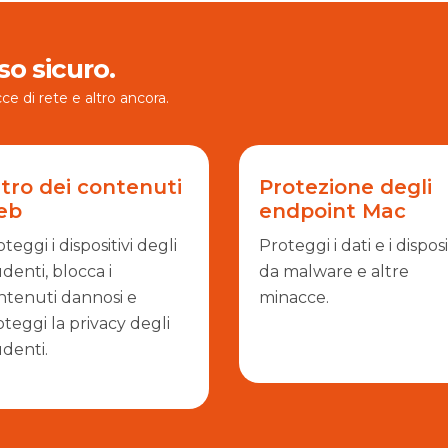
o sicuro.
ce di rete e altro ancora.
ltro dei contenuti
Protezione degli
eb
endpoint Mac
teggi i dispositivi degli
Proteggi i dati e i disposi
denti, blocca i
da malware e altre
ntenuti dannosi e
minacce.
teggi la privacy degli
udenti.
++++
**Problem:** What you return must match the material above exactly, apart from its pictures.

**Exercise response:**
o sicuro.
ce di rete e altro ancora.
ltro dei contenuti
Protezione degli
eb
endpoint Mac
teggi i dispositivi degli
Proteggi i dati e i disposi
denti, blocca i
da malware e altre
ntenuti dannosi e
minacce.
teggi la privacy degli
udenti.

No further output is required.